恒普の3Dプリントによる切削工具の製造(左) 従来の切削工具の製造(右)

金属セラミックス複合材料の3Dプリント技術は産業界の大きな課題だった。3Dプリント業界の専門家は「セラミックがプリントに適さないため金属セラミック複合材料のプリントは非常に難しく、現在プリントが可能なセラミックの含有量は10%以下で、これ以上比率を上げるのは非常に難しい。これは世界的な課題だ」と話す。恒普激光の技術が画期的なのは、量産に成功した製品において3Dプリント部分のセラミック含有量が業界水準をはるかに超える点にある。

恒普激光の創業者である劉徳健氏は、従来の切削工具は耐摩耗層(主にセラミック)と耐衝撃層(主に金属)を直接溶接するが、恒普激光は3Dプリントによってセラミックを直接金属に埋め込むので明確な接合面がないと説明したうえで、「以前の溶接技術はかつらをかぶせるような方法で、接合強度は低い。レーザー埋め込み技術は植毛のようにセラミックを金属に埋め込むため、結合度が高い。市場で高評価を受ける大きな理由の一つだ」と語った。

恒普激光の切削工具の内部構造:鋼材とセラミックが完全に結合している

実際、工事現場では耐摩耗性が最も重視される。切削工具は地下鉄のトンネル掘り、インフラ建設、石炭採掘などの業界で最も重要な消耗品であり、中国での消費は毎年数百億元(数千億円)にのぼる。巨大市場であるものの、切削工具のハイエンド市場はスウェーデンのサンドビックや米ケナメタルなど欧米の大手企業が占めている。

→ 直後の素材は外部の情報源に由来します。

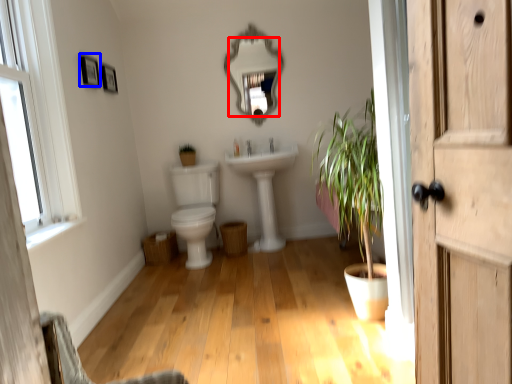 Question: Which object appears farthest to the camera in this image, mirror (highlighted by a red box) or picture frame (highlighted by a blue box)?

Choices:
 (A) mirror
 (B) picture frame

Answer: (A) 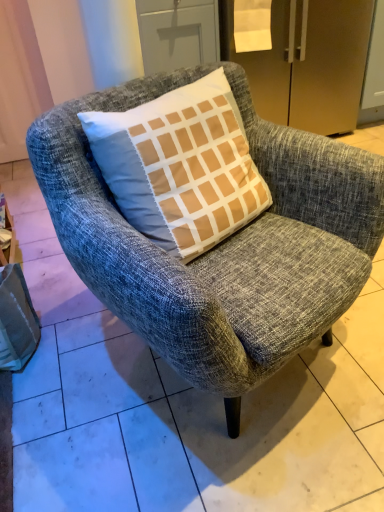 This screenshot has width=384, height=512. Describe the element at coordinates (221, 243) in the screenshot. I see `textured fabric armchair at center` at that location.

Locate an element on the screen. This screenshot has width=384, height=512. textured fabric armchair at center is located at coordinates (221, 243).

Find the location of a particular element. textured fabric armchair at center is located at coordinates (221, 243). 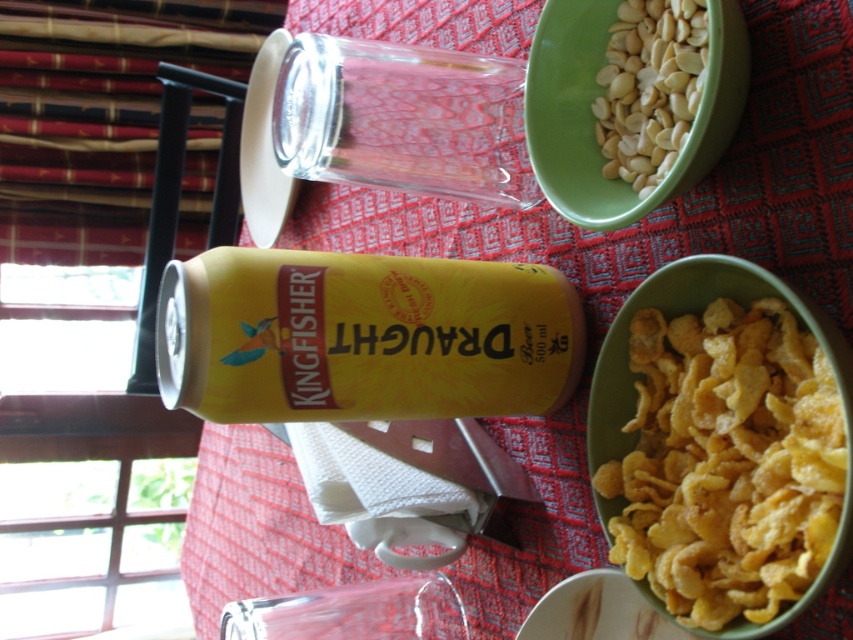 Question: Estimate the real-world distances between objects in this image. Which object is farther from the yellow matte can at center?

Choices:
 (A) green plastic bowl at upper right
 (B) yellow crispy cereal at lower right

Answer: (B)

Question: Which is farther from the green plastic bowl at upper right?

Choices:
 (A) yellow crispy cereal at lower right
 (B) yellow matte can at center
 (C) white matte peanuts at upper right

Answer: (B)

Question: Is yellow crispy cereal at lower right thinner than white matte peanuts at upper right?

Choices:
 (A) no
 (B) yes

Answer: (A)

Question: Does green plastic bowl at upper right appear on the left side of white matte peanuts at upper right?

Choices:
 (A) no
 (B) yes

Answer: (B)

Question: Which object appears closest to the camera in this image?

Choices:
 (A) green plastic bowl at upper right
 (B) yellow matte can at center

Answer: (A)

Question: Can you confirm if yellow matte can at center is positioned to the left of green plastic bowl at upper right?

Choices:
 (A) yes
 (B) no

Answer: (A) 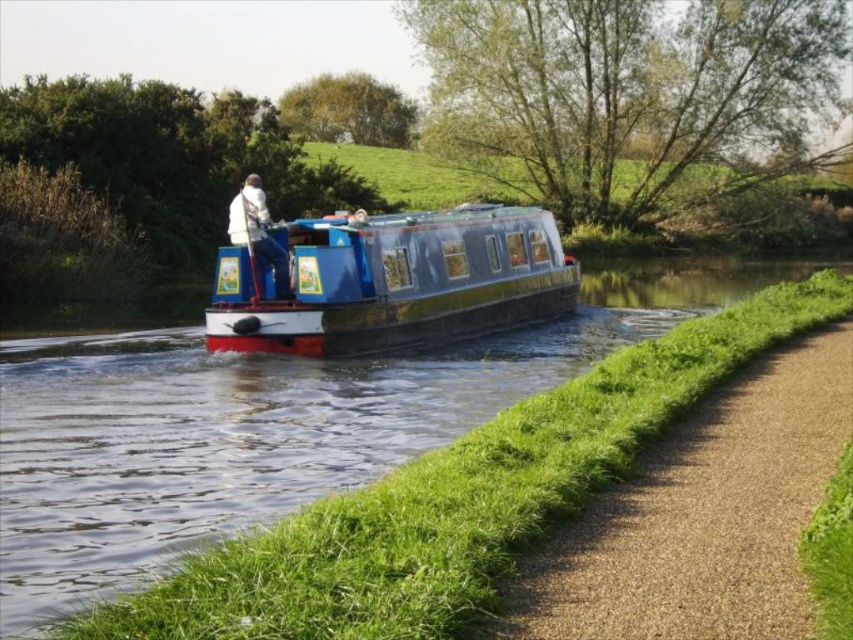 Is gravel path at lower right above white matte jacket at center?

No.

Between gravel path at lower right and white matte jacket at center, which one is positioned lower?

gravel path at lower right is below.

Describe the element at coordinates (703, 516) in the screenshot. I see `gravel path at lower right` at that location.

Identify the location of gravel path at lower right. (703, 516).

Is blue glossy canal boat at center to the right of white matte jacket at center from the viewer's perspective?

Indeed, blue glossy canal boat at center is positioned on the right side of white matte jacket at center.

This screenshot has width=853, height=640. I want to click on blue glossy canal boat at center, so click(270, 424).

The width and height of the screenshot is (853, 640). Identify the location of blue glossy canal boat at center. (270, 424).

Can you confirm if blue glossy canal boat at center is taller than gravel path at lower right?

Yes.

Can you confirm if blue glossy canal boat at center is positioned to the right of gravel path at lower right?

No, blue glossy canal boat at center is not to the right of gravel path at lower right.

Locate an element on the screen. The width and height of the screenshot is (853, 640). blue glossy canal boat at center is located at coordinates (270, 424).

Where is `blue glossy canal boat at center`? Image resolution: width=853 pixels, height=640 pixels. blue glossy canal boat at center is located at coordinates (270, 424). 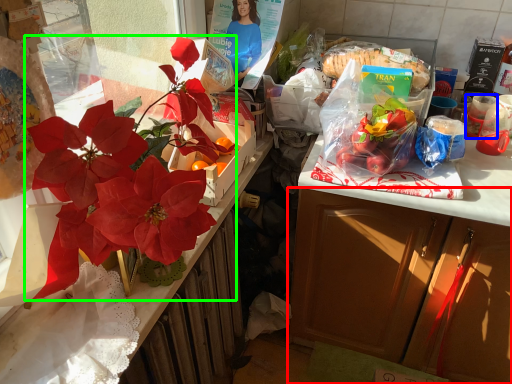 Question: Which object is positioned closest to cabinetry (highlighted by a red box)? Select from coffee cup (highlighted by a blue box) and flower (highlighted by a green box).

Choices:
 (A) coffee cup
 (B) flower

Answer: (A) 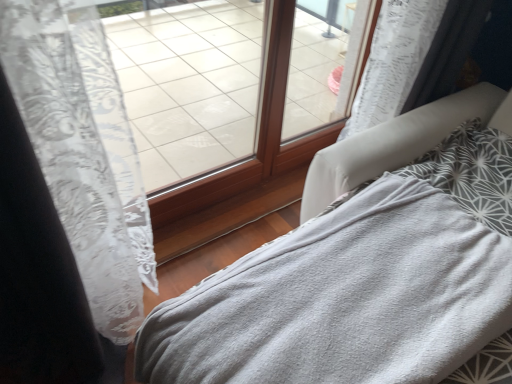 Question: Is gray soft blanket at lower right inside or outside of transparent glass window at center, placed as the second window when sorted from right to left?

Choices:
 (A) outside
 (B) inside

Answer: (A)

Question: From the image's perspective, is gray soft blanket at lower right above or below transparent glass window at center, placed as the second window when sorted from right to left?

Choices:
 (A) below
 (B) above

Answer: (A)

Question: Which object is positioned farthest from the gray soft blanket at lower right?

Choices:
 (A) transparent glass window at center, acting as the first window starting from the left
 (B) transparent glass window at center, the 2th window from the left

Answer: (B)

Question: Which is nearer to the transparent glass window at center, the 2th window from the left?

Choices:
 (A) gray soft blanket at lower right
 (B) transparent glass window at center, acting as the first window starting from the left

Answer: (B) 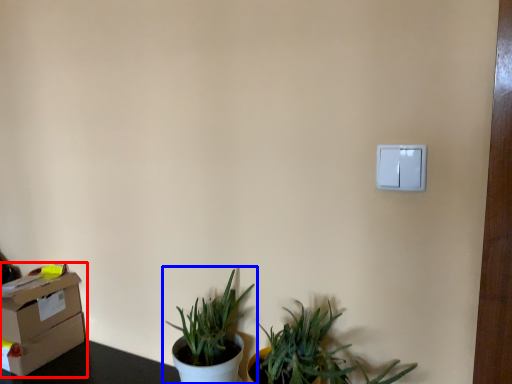 Question: Which object is further to the camera taking this photo, cardboard box (highlighted by a red box) or houseplant (highlighted by a blue box)?

Choices:
 (A) cardboard box
 (B) houseplant

Answer: (A) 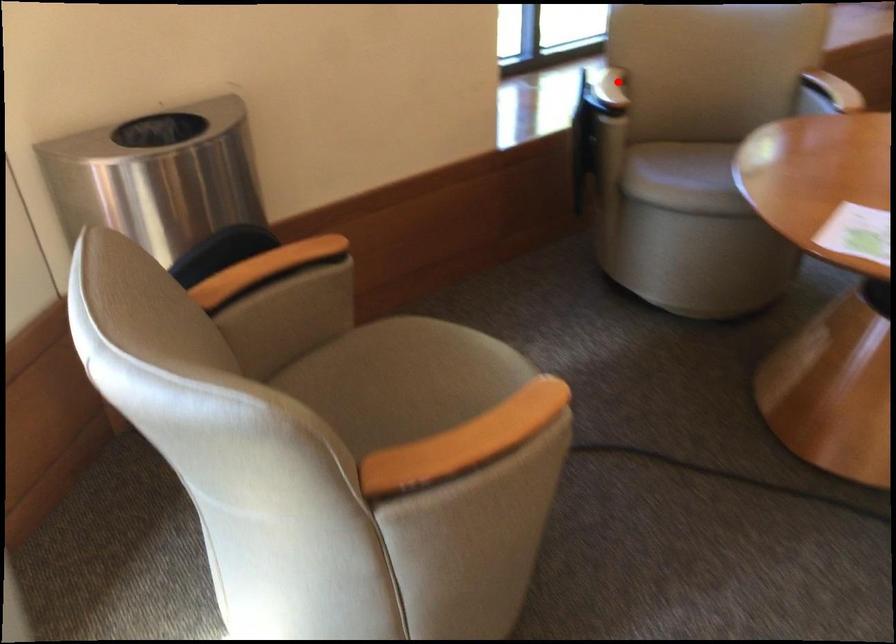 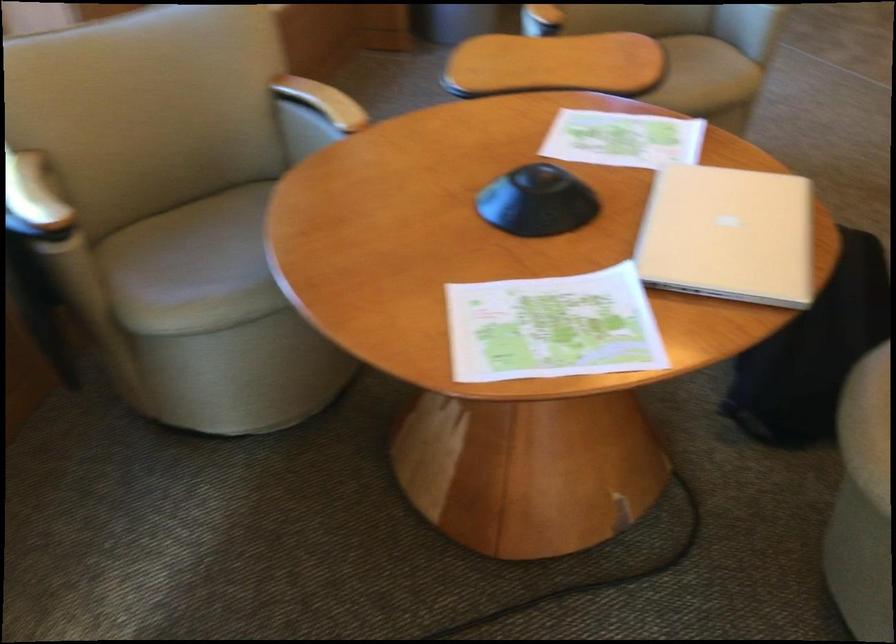 The point at the highlighted location is marked in the first image. Where is the corresponding point in the second image?

(33, 200) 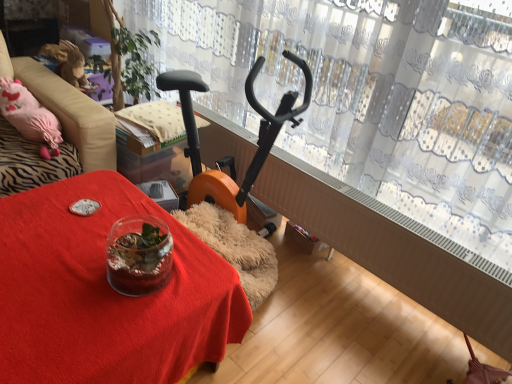 What do you see at coordinates (368, 97) in the screenshot?
I see `transparent lace curtain at upper center` at bounding box center [368, 97].

You are a GUI agent. You are given a task and a screenshot of the screen. Output one action in this format:
    pyautogui.click(x=<x>, y=<y>)
    Task: Click on the transparent lace curtain at upper center
    
    Given the screenshot: What is the action you would take?
    pyautogui.click(x=368, y=97)

Where is `translucent glass terrarium at center`? translucent glass terrarium at center is located at coordinates (105, 293).

The height and width of the screenshot is (384, 512). What do you see at coordinates (62, 131) in the screenshot? I see `velvet pink cushion at left` at bounding box center [62, 131].

The width and height of the screenshot is (512, 384). Identify the location of velvet pink cushion at left. (62, 131).

Find the location of a particular element. The width and height of the screenshot is (512, 384). transparent lace curtain at upper center is located at coordinates (368, 97).

Considering the sizes of velvet pink cushion at left and translucent glass terrarium at center in the image, is velvet pink cushion at left wider or thinner than translucent glass terrarium at center?

In the image, velvet pink cushion at left appears to be wider than translucent glass terrarium at center.

Based on the photo, how much distance is there between velvet pink cushion at left and translucent glass terrarium at center?

23.47 inches.

Locate an element on the screen. furniture that appears above the translucent glass terrarium at center (from the image's perspective) is located at coordinates (62, 131).

Considering the sizes of velvet pink cushion at left and transparent lace curtain at upper center in the image, is velvet pink cushion at left wider or thinner than transparent lace curtain at upper center?

Clearly, velvet pink cushion at left has more width compared to transparent lace curtain at upper center.

Locate an element on the screen. The width and height of the screenshot is (512, 384). curtain above the velvet pink cushion at left (from the image's perspective) is located at coordinates (368, 97).

Is velvet pink cushion at left not near transparent lace curtain at upper center?

velvet pink cushion at left is actually quite close to transparent lace curtain at upper center.

How far apart are velvet pink cushion at left and transparent lace curtain at upper center?

velvet pink cushion at left is 38.84 inches away from transparent lace curtain at upper center.

In the scene shown: How many degrees apart are the facing directions of transparent lace curtain at upper center and translucent glass terrarium at center?

They differ by 3.01 degrees in their facing directions.

Is transparent lace curtain at upper center to the left or to the right of translucent glass terrarium at center in the image?

In the image, transparent lace curtain at upper center appears on the right side of translucent glass terrarium at center.

From a real-world perspective, is transparent lace curtain at upper center located higher than translucent glass terrarium at center?

Indeed, from a real-world perspective, transparent lace curtain at upper center stands above translucent glass terrarium at center.

Which object is further away from the camera, transparent lace curtain at upper center or translucent glass terrarium at center?

transparent lace curtain at upper center is behind.

From the image's perspective, is translucent glass terrarium at center located above velvet pink cushion at left?

No, from the image's perspective, translucent glass terrarium at center is not above velvet pink cushion at left.

The width and height of the screenshot is (512, 384). Identify the location of table below the velvet pink cushion at left (from the image's perspective). (105, 293).

Is the surface of translucent glass terrarium at center in direct contact with velvet pink cushion at left?

No, translucent glass terrarium at center is not touching velvet pink cushion at left.

In terms of height, does translucent glass terrarium at center look taller or shorter compared to velvet pink cushion at left?

Clearly, translucent glass terrarium at center is shorter compared to velvet pink cushion at left.

Does point (165, 8) appear closer or farther from the camera than point (42, 79)?

Point (165, 8) appears to be farther away from the viewer than point (42, 79).

Is transparent lace curtain at upper center smaller than velvet pink cushion at left?

Actually, transparent lace curtain at upper center might be larger than velvet pink cushion at left.

Measure the distance between transparent lace curtain at upper center and velvet pink cushion at left.

transparent lace curtain at upper center and velvet pink cushion at left are 38.84 inches apart.

Is transparent lace curtain at upper center positioned beyond the bounds of velvet pink cushion at left?

Yes.

Find the location of `table that is under the transparent lace curtain at upper center (from a real-world perspective)`. table that is under the transparent lace curtain at upper center (from a real-world perspective) is located at coordinates (105, 293).

Considering the positions of objects translucent glass terrarium at center and transparent lace curtain at upper center in the image provided, who is behind, translucent glass terrarium at center or transparent lace curtain at upper center?

transparent lace curtain at upper center is further away from the camera.

Does point (129, 300) come in front of point (484, 151)?

That is True.

How many degrees apart are the facing directions of translucent glass terrarium at center and transparent lace curtain at upper center?

The angular difference between translucent glass terrarium at center and transparent lace curtain at upper center is 3.01 degrees.

Locate an element on the screen. table on the right of velvet pink cushion at left is located at coordinates (105, 293).

This screenshot has width=512, height=384. What are the coordinates of `furniture below the transparent lace curtain at upper center (from the image's perspective)` in the screenshot? It's located at (62, 131).

Looking at the image, which one is located further to transparent lace curtain at upper center, translucent glass terrarium at center or velvet pink cushion at left?

translucent glass terrarium at center.

When comparing their distances from velvet pink cushion at left, does translucent glass terrarium at center or transparent lace curtain at upper center seem further?

Based on the image, transparent lace curtain at upper center appears to be further to velvet pink cushion at left.

Which object lies further to the anchor point velvet pink cushion at left, transparent lace curtain at upper center or translucent glass terrarium at center?

Based on the image, transparent lace curtain at upper center appears to be further to velvet pink cushion at left.

When comparing their distances from transparent lace curtain at upper center, does velvet pink cushion at left or translucent glass terrarium at center seem closer?

velvet pink cushion at left lies closer to transparent lace curtain at upper center than the other object.

When comparing their distances from translucent glass terrarium at center, does velvet pink cushion at left or transparent lace curtain at upper center seem closer?

velvet pink cushion at left.

Estimate the real-world distances between objects in this image. Which object is further from translucent glass terrarium at center, transparent lace curtain at upper center or velvet pink cushion at left?

Among the two, transparent lace curtain at upper center is located further to translucent glass terrarium at center.

The image size is (512, 384). I want to click on table situated between velvet pink cushion at left and transparent lace curtain at upper center from left to right, so click(x=105, y=293). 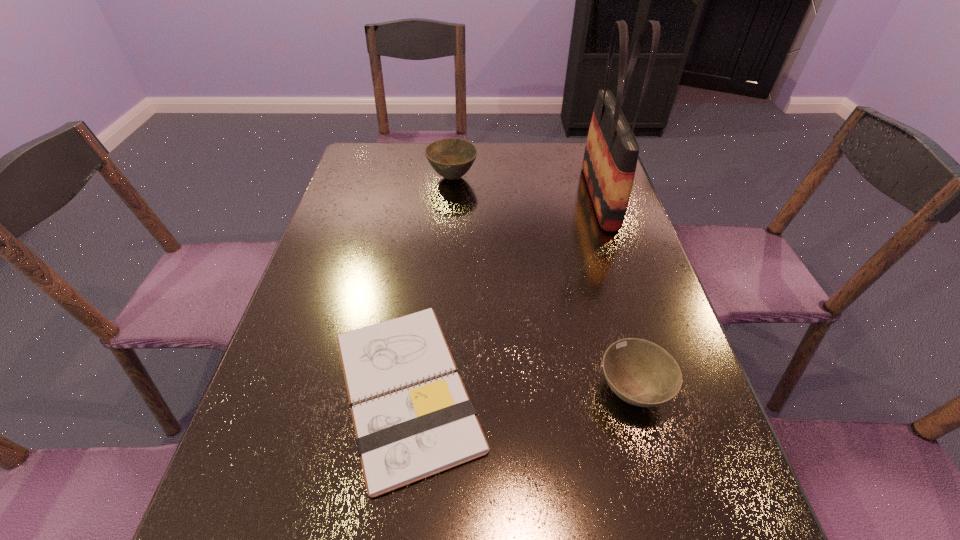 Find the location of a particular element. unoccupied position between the farther bowl and the notepad is located at coordinates (429, 284).

I want to click on vacant area between the shortest object and the shopping bag, so click(x=503, y=293).

You are a GUI agent. You are given a task and a screenshot of the screen. Output one action in this format:
    pyautogui.click(x=<x>, y=<y>)
    Task: Click on the object that is the second closest to the nearer bowl
    
    Given the screenshot: What is the action you would take?
    pyautogui.click(x=611, y=153)

You are a GUI agent. You are given a task and a screenshot of the screen. Output one action in this format:
    pyautogui.click(x=<x>, y=<y>)
    Task: Click on the object that is the second closest to the left bowl
    This screenshot has width=960, height=540.
    Given the screenshot: What is the action you would take?
    pyautogui.click(x=406, y=436)

Locate an element on the screen. The width and height of the screenshot is (960, 540). free location that satisfies the following two spatial constraints: 1. on the back side of the shortest object; 2. on the left side of the farther bowl is located at coordinates (435, 178).

Where is `vacant position in the image that satisfies the following two spatial constraints: 1. on the front-facing side of the tallest object; 2. on the front side of the third tallest object`? The image size is (960, 540). vacant position in the image that satisfies the following two spatial constraints: 1. on the front-facing side of the tallest object; 2. on the front side of the third tallest object is located at coordinates (664, 390).

Where is `vacant position in the image that satisfies the following two spatial constraints: 1. on the front side of the second tallest object; 2. on the right side of the nearer bowl`? The width and height of the screenshot is (960, 540). vacant position in the image that satisfies the following two spatial constraints: 1. on the front side of the second tallest object; 2. on the right side of the nearer bowl is located at coordinates (435, 390). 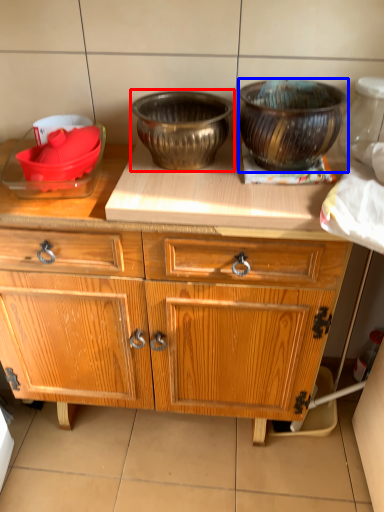 Question: Which of the following is the closest to the observer, bowl (highlighted by a red box) or bowl (highlighted by a blue box)?

Choices:
 (A) bowl
 (B) bowl

Answer: (B) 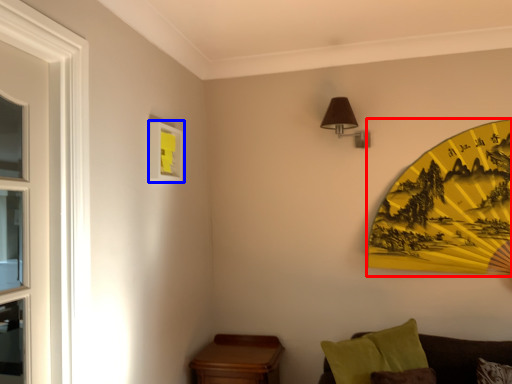 Question: Which point is further to the camera, design (highlighted by a red box) or picture frame (highlighted by a blue box)?

Choices:
 (A) design
 (B) picture frame

Answer: (A) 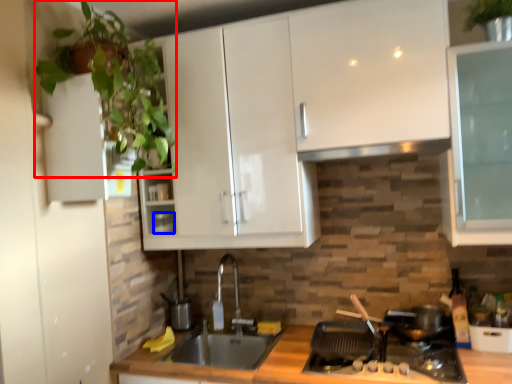 Question: Which object appears closest to the camera in this image, plant (highlighted by a red box) or appliance (highlighted by a blue box)?

Choices:
 (A) plant
 (B) appliance

Answer: (A) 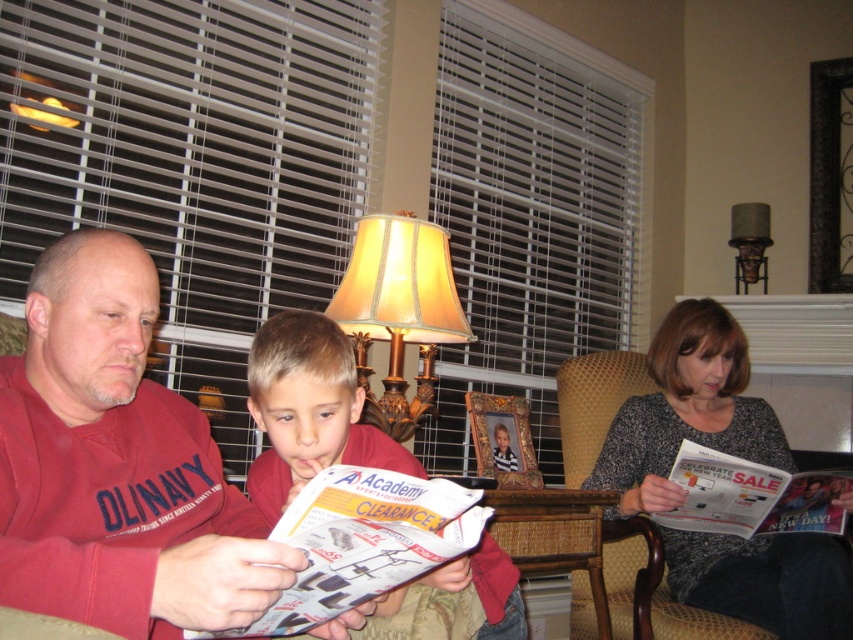 You are a photographer setting up a shot in this living room. You need to position a camera so that both the matte beige lampshade at center and the matte paper magazine at lower right are visible in the frame. Considering their heights, which object will appear taller in the photo?

The matte beige lampshade at center will appear taller in the photo because it has a greater height compared to the matte paper magazine at lower right.

You are a photographer trying to capture a clear shot of the white glossy magazine at center without the speckled gray sweater at center blocking it. Which object should you move closer to the camera to achieve this?

To capture a clear shot of the white glossy magazine at center without the speckled gray sweater at center blocking it, you should move the white glossy magazine at center closer to the camera. Since the speckled gray sweater at center is currently further away from the viewer, moving the magazine forward would place it in front of the sweater, ensuring it is visible without obstruction. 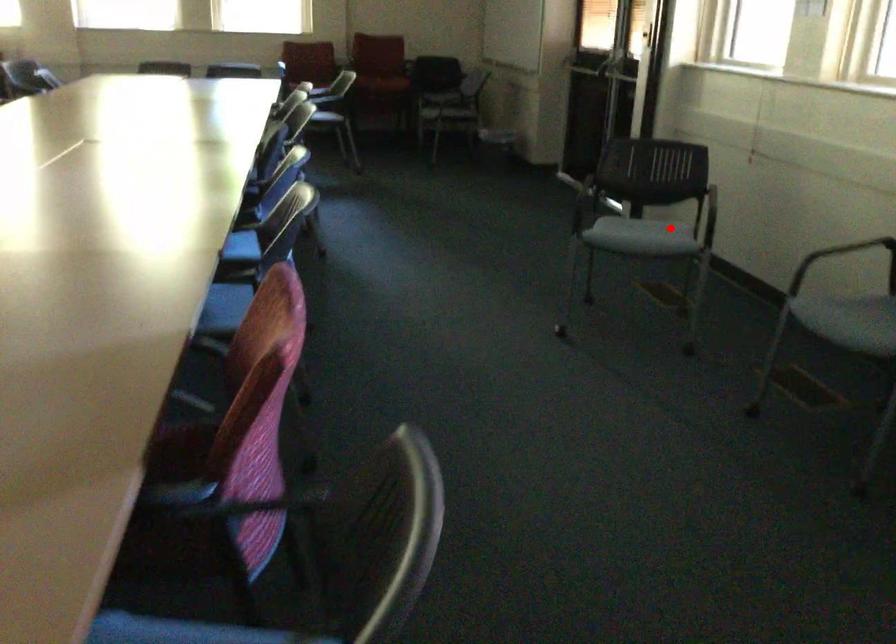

恒普激光のコア技術の製品化は、このハイテク技術が市場に評価されていることを示す。金属セラミックを3Dプリントした切削工具は摩耗に強く、さらにじん性、耐衝撃性、コスト面で優れているという特徴がある。このほか、恒普激光の製品は従来の切削工具に比べコストコントロールしやすい。従来の切削工具は高価な原材料を使用して性能を上げているが、恒普激光の工具は3Dプリントの部分でコストが増加するものの普通の鋼材で高性能の製品を生産できるため、高性能、高効率、低コストという強みがある。

実用例の一部(左) 恒普の一部製品(右)

同社の切削工具シリーズは19年から毎年売り上げが倍増し、国有電力大手「国家能源集団(CNEG)」「中国交通建設集団(China Communications Construction Group)」「中国鉄路工程(REG)」など著名な国有企業と戦略的提携を結んでいる。同社は中国の重点プロジェクトで度々落札に成功した唯一の中国ブランドであり、一部の省や直轄市では米、独などの切削工具大手の独占を阻んでいる。